Embora o estudo das crenças educacionais tenha se legitimado como um campo de investigação, por outro lado tem sido apontado como um domínio excessivamente vasto. Em razão disso, Coelho (2004) identifica autores que definem categorias específicas de crenças para restringir e limitar objetos de estudo.
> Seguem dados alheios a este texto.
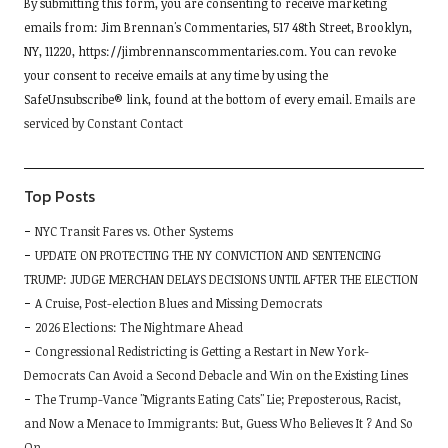
By submitting this form, you are consenting to receive marketing
Contact
emails from: Jim Brennan's Commentaries, 517 48th Street, Brooklyn,
Use.
NY, 11220, https://jimbrennanscommentaries.com. You can revoke
Please
your consent to receive emails at any time by using the
leave
SafeUnsubscribe® link, found at the bottom of every email.
Emails are
this
serviced by Constant Contact
field
blank.
Top Posts
NYC Transit Fares vs. Other Systems
UPDATE ON PROTECTING THE NY CONVICTION AND SENTENCING
TRUMP: JUDGE MERCHAN DELAYS DECISIONS UNTIL AFTER THE ELECTION
A Cruise, Post-election Blues and Missing Democrats
2026 Elections: The Nightmare Ahead
Congressional Redistricting is Getting a Restart in New York-
Democrats Can Avoid a Second Debacle and Win on the Existing Lines
The Trump-Vance "Migrants Eating Cats" Lie; Preposterous, Racist,
and Now a Menace to Immigrants: But, Guess Who Believes It ? And So
On …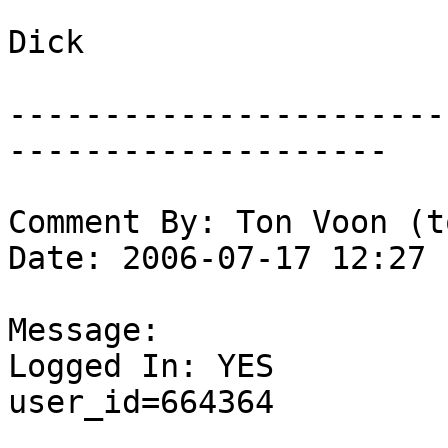
Dick

-----------------------
--------------------

Comment By: Ton Voon (t
Date: 2006-07-17 12:27

Message:

Logged In: YES 

user_id=664364
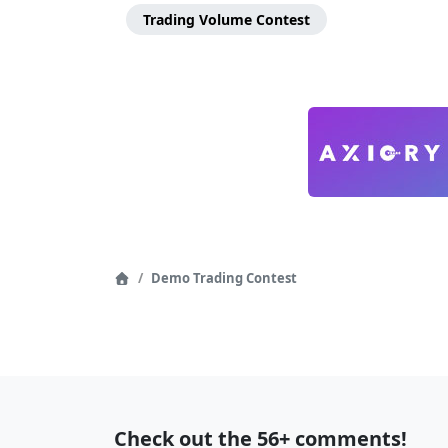
Menu
Trading Volume Contest
Page
Demo Trading Contest
Home
Navigation
Recent
Check out the 56+ comments!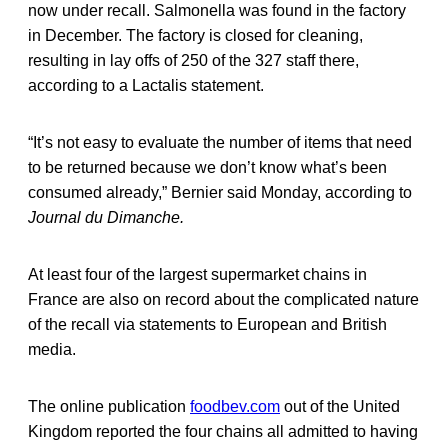
now under recall. Salmonella was found in the factory
in December. The factory is closed for cleaning,
resulting in lay offs of 250 of the 327 staff there,
according to a Lactalis statement.
“It’s not easy to evaluate the number of items that need
to be returned because we don’t know what’s been
consumed already,” Bernier said Monday, according to
Journal du Dimanche.
At least four of the largest supermarket chains in
France are also on record about the complicated nature
of the recall via statements to European and British
media.
The online publication
foodbev.com
out of the United
Kingdom reported the four chains all admitted to having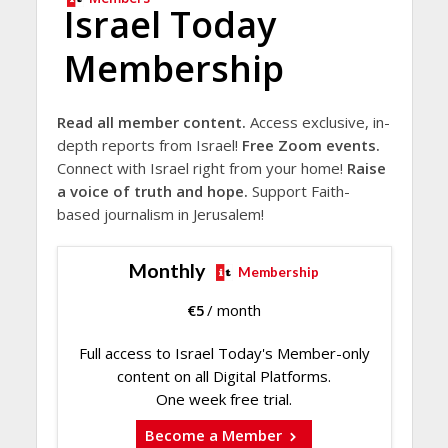
Israel Today
Membership
Read all member content.
Access exclusive, in-
depth reports from Israel!
Free Zoom events.
Connect with Israel right from your home!
Raise
a voice of truth and hope.
Support Faith-
based journalism in Jerusalem!
Monthly
Membership
€
5
/ month
Full access to Israel Today's Member-only
content on all Digital Platforms.
One week free trial.
Become a Member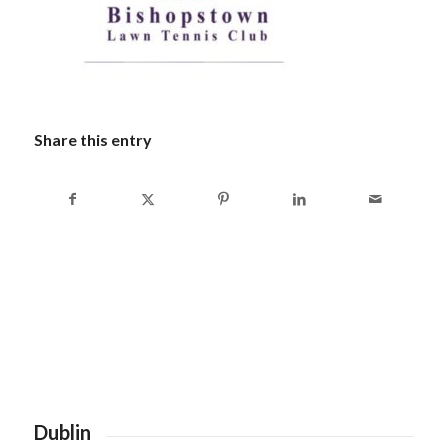
Share this entry
Dublin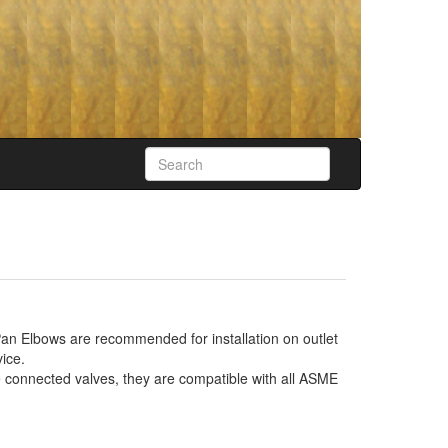
an Elbows are recommended for installation on outlet
ice.
e connected valves, they are compatible with all ASME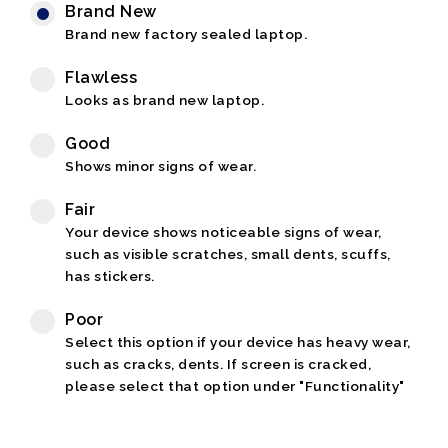
Brand New
Brand new factory sealed laptop.
Flawless
Looks as brand new laptop.
Good
Shows minor signs of wear.
Fair
Your device shows noticeable signs of wear,
such as visible scratches, small dents, scuffs,
has stickers.
Poor
Select this option if your device has heavy wear,
such as cracks, dents. If screen is cracked,
please select that option under "Functionality"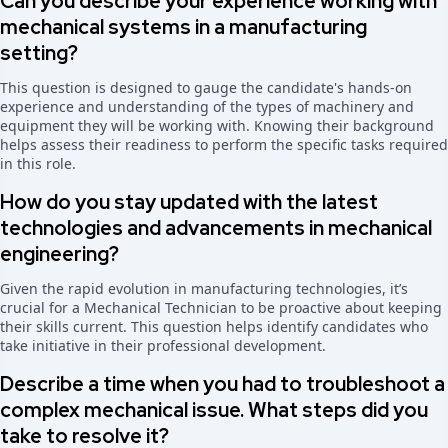
Can you describe your experience working with
mechanical systems in a manufacturing
setting?
This question is designed to gauge the candidate's hands-on
experience and understanding of the types of machinery and
equipment they will be working with. Knowing their background
helps assess their readiness to perform the specific tasks required
in this role.
How do you stay updated with the latest
technologies and advancements in mechanical
engineering?
Given the rapid evolution in manufacturing technologies, it’s
crucial for a Mechanical Technician to be proactive about keeping
their skills current. This question helps identify candidates who
take initiative in their professional development.
Describe a time when you had to troubleshoot a
complex mechanical issue. What steps did you
take to resolve it?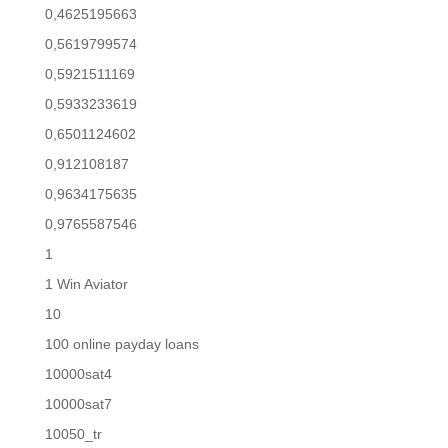
0,4625195663
0,5619799574
0,5921511169
0,5933233619
0,6501124602
0,912108187
0,9634175635
0,9765587546
1
1 Win Aviator
10
100 online payday loans
10000sat4
10000sat7
10050_tr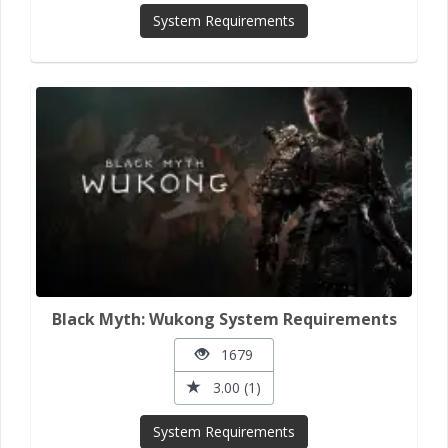
System Requirements
Black Myth: Wukong System Requirements
1679
3.00 (1)
System Requirements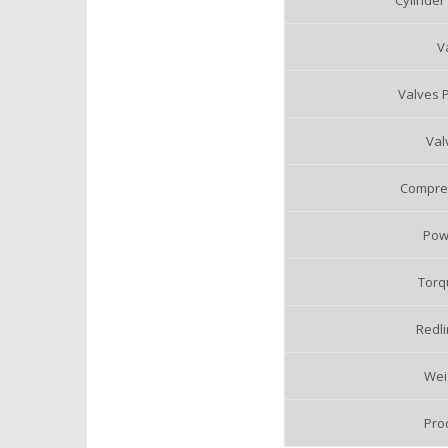
Cylinder
V
Valves P
Val
Compres
Pow
Torq
Redli
Weig
Pro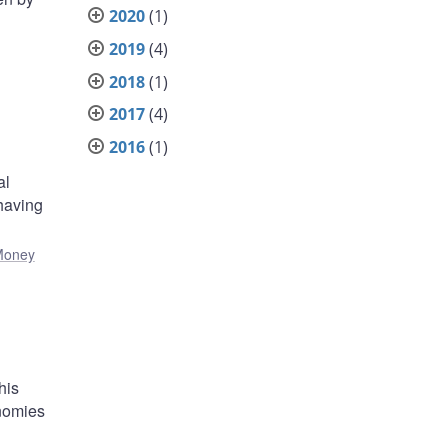
2020
(1)
2019
(4)
2018
(1)
2017
(4)
2016
(1)
al
 having
Money
his
onomies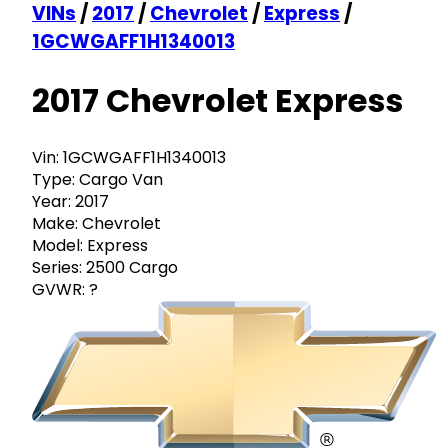
VINs
/
2017
/
Chevrolet
/
Express
/
1GCWGAFF1H1340013
2017 Chevrolet Express
Vin:
1GCWGAFF1H1340013
Type:
Cargo Van
Year:
2017
Make:
Chevrolet
Model:
Express
Series:
2500 Cargo
GVWR:
?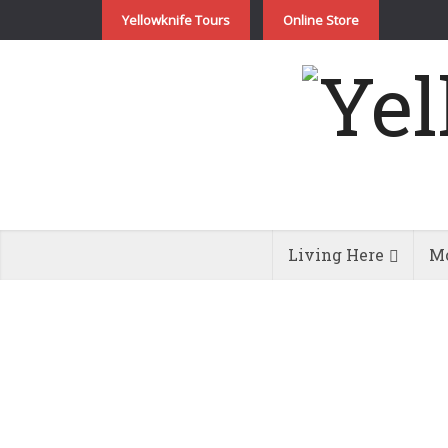
Yellowknife Tours
Online Store
Living Here
Mo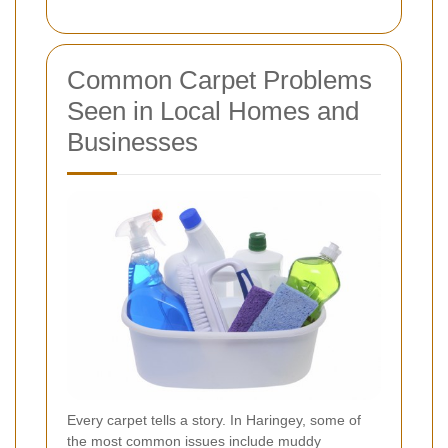
Common Carpet Problems
Seen in Local Homes and
Businesses
Every carpet tells a story. In Haringey, some of
the most common issues include muddy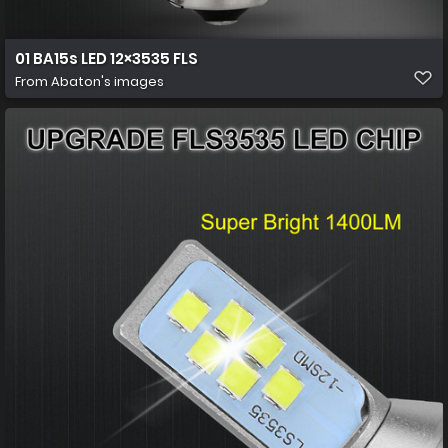
01 BA15s LED 12×3535 FLS
From
Abaton's images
Calderhead (apud

COELHO, 2004) distingue cinco categorias: crenças acerca dos alunos e da aprendizagem; crenças sobre o ensino; crenças acerca das áreas de conteúdos ou matérias; crenças sobre como se aprende a ensinar; e crenças a respeito de si próprio e do papel do professor na aprendizagem. Também Pajares (1992), distingue as crenças educacionais em crenças acerca da confiança na possibilidade de afetar positivamente o desempenho dos alunos (eficácia do professor), sobre a natureza do conhecimento (crenças epistemológicas), sobre as causas do desempenho dos professores ou dos alunos, acerca das percepções e sentimentos de valor pessoal (autoconceito, autoestima) e acerca da confiança para desempenharem tarefas específicas (autoeficácia).

Com relação à presente pesquisa, a elaboração dos instrumentos para a coleta de dados procurou estabelecer indicadores de crenças e conhecimentos relativos à profissão docente, ao ser professor, aos procedimentos de organização do trabalho em classee aos conteúdos específicos das matérias que compõem o currículo escolar das séries iniciais do Ensino Fundamental.